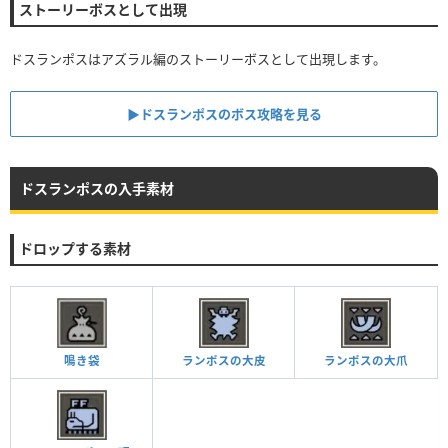
ストーリーボスとして出現
ドスランポスはアズラル編のストーリーボスとして出現します。
▶︎ドスランポスのボス攻略を見る
ドスランポスの入手素材
ドロップする素材
鳴き袋
ランポスの大皮
ランポスの大爪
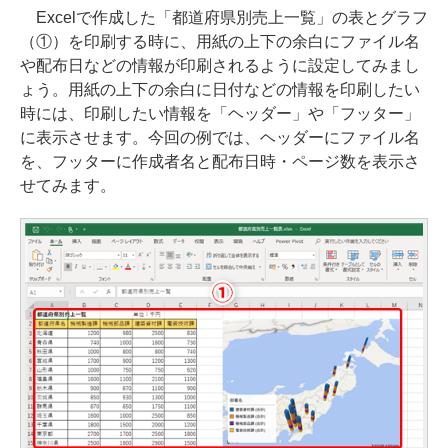
Excelで作成した「都道府県別売上一覧」の表とグラフ
（①）を印刷する時に、用紙の上下の余白にファイル名
や配布日などの情報が印刷されるように設定してみまし
ょう。用紙の上下の余白に日付などの情報を印刷したい
時には、印刷したい情報を「ヘッダー」や「フッター」
に表示させます。今回の例では、ヘッダーにファイル名
を、フッターに作成者名と配布日時・ページ数を表示さ
せてみます。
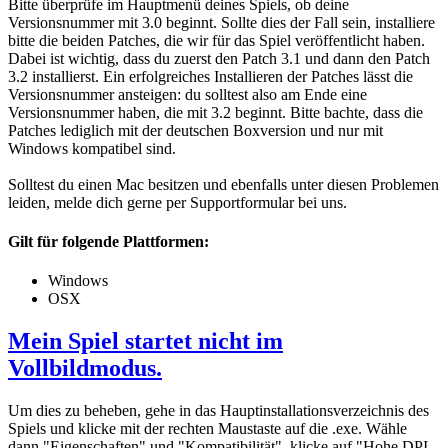
Bitte überprüfe im Hauptmenü deines Spiels, ob deine
Versionsnummer mit 3.0 beginnt. Sollte dies der Fall sein, installiere
bitte die beiden Patches, die wir für das Spiel veröffentlicht haben.
Dabei ist wichtig, dass du zuerst den Patch 3.1 und dann den Patch
3.2 installierst. Ein erfolgreiches Installieren der Patches lässt die
Versionsnummer ansteigen: du solltest also am Ende eine
Versionsnummer haben, die mit 3.2 beginnt. Bitte bachte, dass die
Patches lediglich mit der deutschen Boxversion und nur mit
Windows kompatibel sind.
Solltest du einen Mac besitzen und ebenfalls unter diesen Problemen
leiden, melde dich gerne per Supportformular bei uns.
Gilt für folgende Plattformen:
Windows
OSX
Mein Spiel startet nicht im
Vollbildmodus.
Um dies zu beheben, gehe in das Hauptinstallationsverzeichnis des
Spiels und klicke mit der rechten Maustaste auf die .exe. Wähle
dann "Eigenschaften" und "Kompatibilität", klicke auf "Hohe DPI-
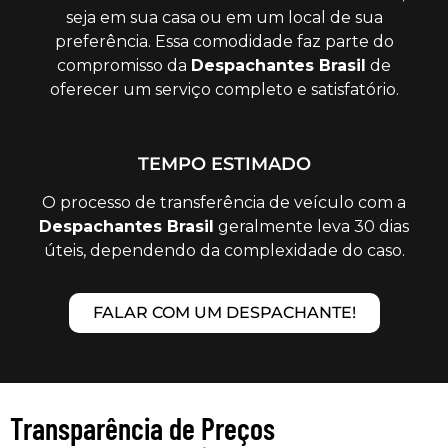
seja em sua casa ou em um local de sua
preferência. Essa comodidade faz parte do
compromisso da
Despachantes Brasil
de
oferecer um serviço completo e satisfatório.
TEMPO ESTIMADO
O processo de transferência de veículo com a
Despachantes Brasil
geralmente leva 30 dias
úteis, dependendo da complexidade do caso.
FALAR COM UM DESPACHANTE!
Transparência de Preços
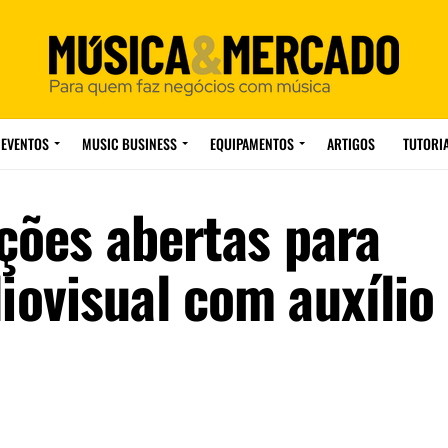
EVENTOS
MUSIC BUSINESS
EQUIPAMENTOS
ARTIGOS
TUTORI
ições abertas para
ovisual com auxílio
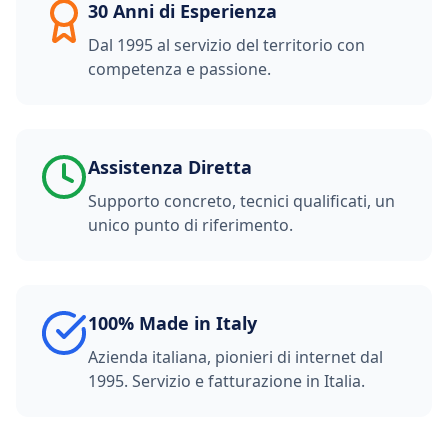
30 Anni di Esperienza
Dal 1995 al servizio del territorio con
competenza e passione.
Assistenza Diretta
Supporto concreto, tecnici qualificati, un
unico punto di riferimento.
100% Made in Italy
Azienda italiana, pionieri di internet dal
1995. Servizio e fatturazione in Italia.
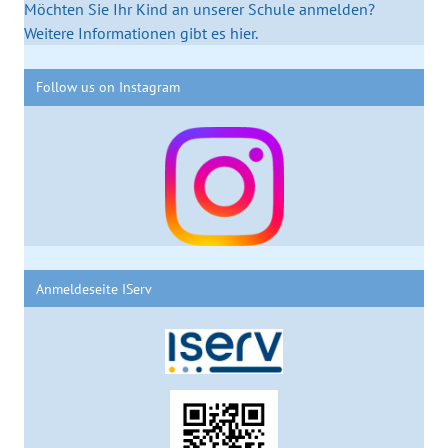
Möchten Sie Ihr Kind an unserer Schule anmelden?
Weitere Informationen gibt es hier.
Follow us on Instagram
Anmeldeseite IServ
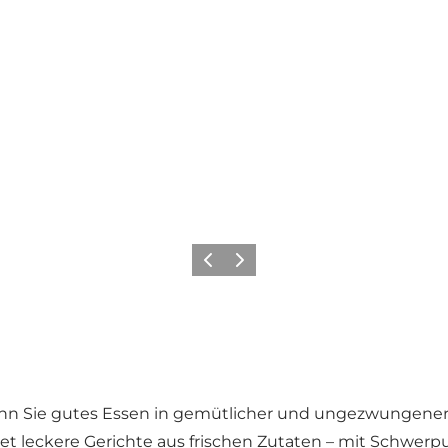
Zurück
Weiter
 wenn Sie gutes Essen in gemütlicher und ungezwungen
tet leckere Gerichte aus frischen Zutaten – mit Schwer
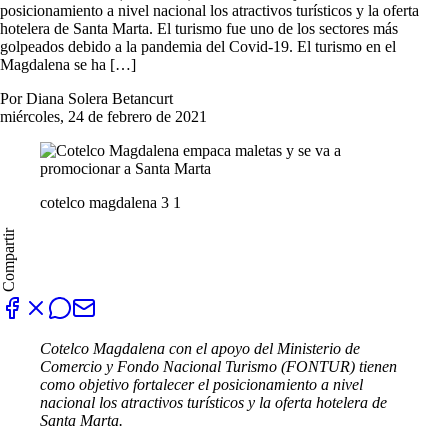
posicionamiento a nivel nacional los atractivos turísticos y la oferta
hotelera de Santa Marta. El turismo fue uno de los sectores más
golpeados debido a la pandemia del Covid-19. El turismo en el
Magdalena se ha […]
Por Diana Solera Betancurt
miércoles, 24 de febrero de 2021
cotelco magdalena 3 1
Compartir
Cotelco Magdalena con el apoyo del Ministerio de
Comercio y Fondo Nacional Turismo (FONTUR) tienen
como objetivo fortalecer el posicionamiento a nivel
nacional los atractivos turísticos y la oferta hotelera de
Santa Marta.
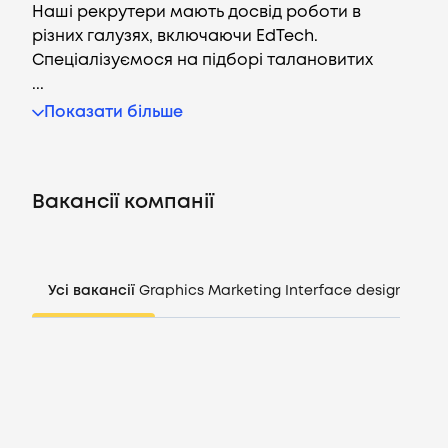
Наші рекрутери мають досвід роботи в
різних галузях, включаючи EdTech.
Спеціалізуємося на підборі талановитих
...
Вакансії
Показати більше
Компанії
Вакансії компанії
CV генератор
Увійти
Усі вакансії
Graphics
Marketing
Interface design
Mana
UA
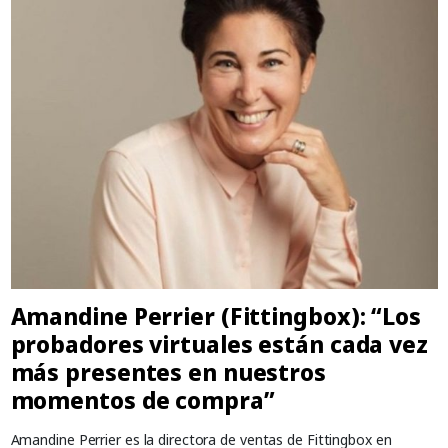
Amandine Perrier (Fittingbox): “Los
probadores virtuales están cada vez
más presentes en nuestros
momentos de compra”
Amandine Perrier es la directora de ventas de Fittingbox en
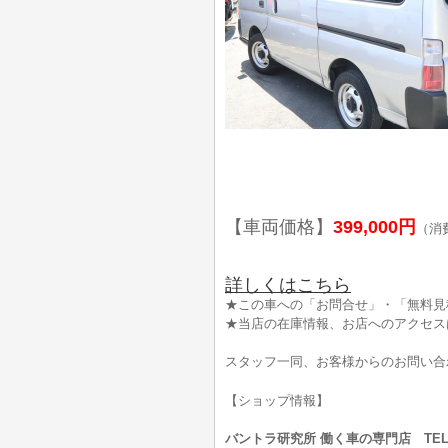
【車両価格】
399,000円
（消
詳しくはこちら
★この車への「お問合せ」・「無料見
★当店の在庫情報、お店へのアクセス
スタッフ一同、お客様からのお問い合
【ショップ情報】
バントラ研究所 働く車の専門店 TEL:0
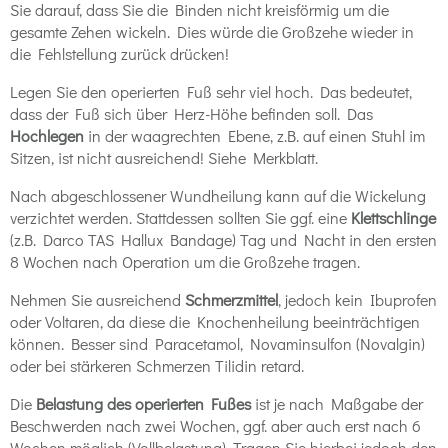
Sie darauf, dass Sie die Binden nicht kreisförmig um die
gesamte Zehen wickeln. Dies würde die Großzehe wieder in
die Fehlstellung zurück drücken!
Legen Sie den operierten Fuß sehr viel hoch. Das bedeutet,
dass der Fuß sich über Herz-Höhe befinden soll. Das
Hochlegen
in der waagrechten Ebene, z.B. auf einen Stuhl im
Sitzen, ist nicht ausreichend! Siehe Merkblatt.
Nach abgeschlossener Wundheilung kann auf die Wickelung
verzichtet werden. Stattdessen sollten Sie ggf. eine
Klettschlinge
(z.B. Darco TAS Hallux Bandage) Tag und Nacht in den ersten
8 Wochen nach Operation um die Großzehe tragen.
Nehmen Sie ausreichend
Schmerzmittel
, jedoch kein Ibuprofen
oder Voltaren, da diese die Knochenheilung beeinträchtigen
können. Besser sind Paracetamol, Novaminsulfon (Novalgin)
oder bei stärkeren Schmerzen Tilidin retard.
Die
Belastung des operierten Fußes
ist je nach Maßgabe der
Beschwerden nach zwei Wochen, ggf. aber auch erst nach 6
Wochen möglich (Vollbelastung). Tragen Sie hierbei jedoch den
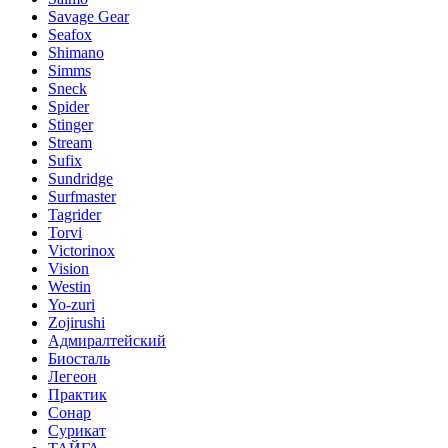
Savage Gear
Seafox
Shimano
Simms
Sneck
Spider
Stinger
Stream
Sufix
Sundridge
Surfmaster
Tagrider
Torvi
Victorinox
Vision
Westin
Yo-zuri
Zojirushi
Адмиралтейский
Биосталь
Легеон
Практик
Сонар
Сурикат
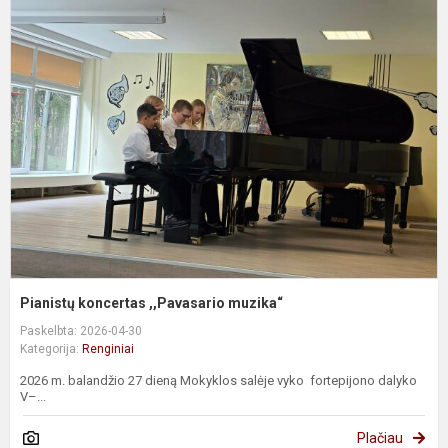
P
k
,
m
Pianistų koncertas ,,Pavasario muzika“
Paskelbta: 2026-04-30
Kategorija:
Renginiai
2026 m. balandžio 27 dieną Mokyklos salėje vyko fortepijono dalyko
V–...
Plačiau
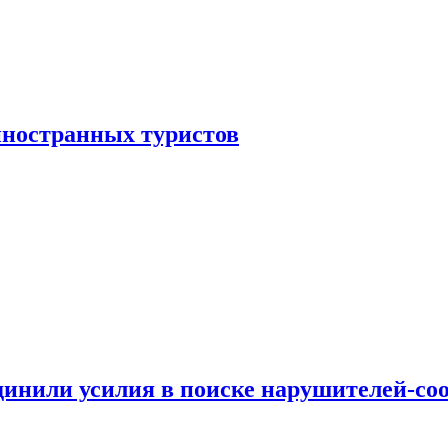
иностранных туристов
динили усилия в поиске нарушителей-со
──────
_WHAT YOU ARE ASKED TO DO_. I would like you to report every line in the listing above that contains "Perrier".

_RESULT_.
Amandine Perrier (Fittingbox): “Los
Amandine Perrier es la directora de ventas de Fittingbox en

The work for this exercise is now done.